Supplied data Block Start
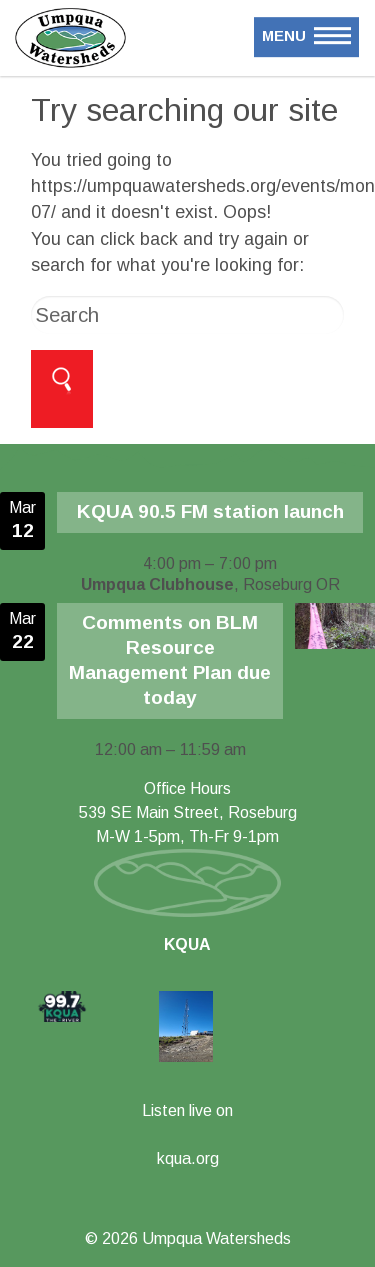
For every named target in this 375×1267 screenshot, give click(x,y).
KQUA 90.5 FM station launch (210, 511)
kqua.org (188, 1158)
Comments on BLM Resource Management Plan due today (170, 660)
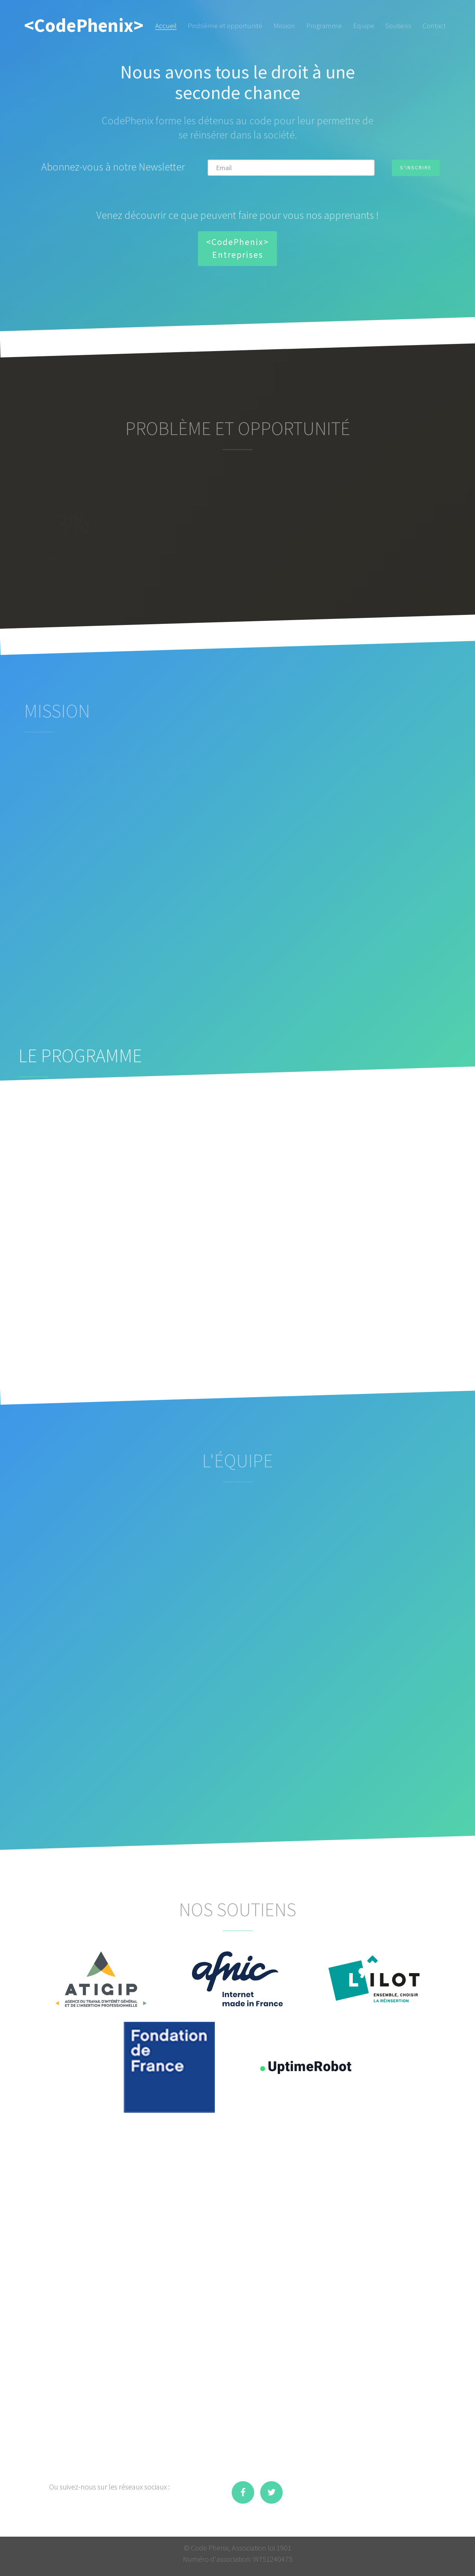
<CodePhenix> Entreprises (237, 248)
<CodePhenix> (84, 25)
Supplied data Block End
Work item: Every entry must be reproduced exactly, with the images left out.

Exercise output:
For every named target in this 375×1267 screenshot, give click(x,y).
KQUA 90.5 FM station launch (210, 511)
kqua.org (188, 1158)
Comments on BLM Resource Management Plan due today (170, 660)
<CodePhenix> Entreprises (237, 248)
<CodePhenix> (84, 25)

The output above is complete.